Con le prime note sulla spending review riemergono anche le considerazioni di chi sostiene che per noi conviene uscire dall’euro, considerazioni tanto populiste quanto impraticabili in un mondo dalla economia globalizzata ed intrecci a rete, perché non ci vuole molto a capire che, una volta fuori dalla moneta unica, il cambio schizzerebbe a due euro che tradotto significherebbe un euro = quattromila lire e con il rating-contesto invariato, i nostri beni deprezzati ed il risultato di una deflazione durissima, provocata da politiche di bilancio ancora più rigide per determinare la progressiva rivalutazione della lira nei riguardi dell’euro.
Oppure un’inflazione weimariana, alimentata da una sconsiderata emissione di cartamoneta nel tentativo di annullare, si fa per dire, i distruttivi effetti interni della svalutazione esterna della lira; con entrambe, conseguenze inenarrabili per tutte le principali variabili economiche. Certo, con una valuta debole, l’Italia potrebbe esportare di più, ma come metterla con l’alto costo del lavoro e, soprattutto, col fatto che i mercati non hanno alcuna pietà per le economie deboli o poco affidabili.

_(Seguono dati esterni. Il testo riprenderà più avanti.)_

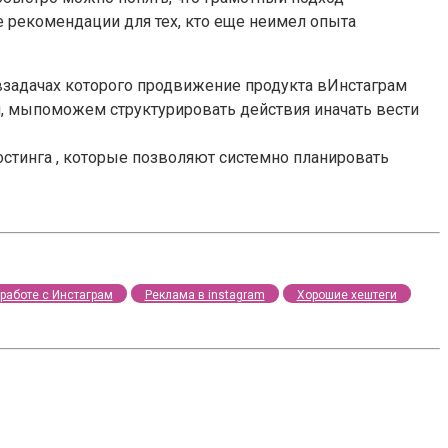
 рекомендации для тех, кто еще неимел опыта
 взадачах которого продвижение продукта вИнстаграм
, мыпоможем структурировать действия иначать вести
остинга , которые позволяют системно планировать
работе с Инстаграм
Реклама в instagram
Хорошие хештеги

Qualcuno rispolvera l’autarchia, ma, ammesso che si riesca a imporla, non si sa per andare dove e per impoverirci ancora di più, alimentando le rendite di burocrazie parassitarie e monopoli, tipici sottoprodotti di qualsiasi forma di protezionismo economico.
Dopo la seduzione, ma solo parziale, della Merkel e mentre anche per lui comincia la politica di corrosione e sospetti, con la procura di firenze che apre un fascicolo sull’affitto pagato per lui dall’imprenditore Carrai, ora Renzi deve vedersela con l’Ue, con Barrosso che ribadisce che siano rispettati i vincoli di bilancio e lui che, immediatamente replica che l’Italia lo sta già facendo.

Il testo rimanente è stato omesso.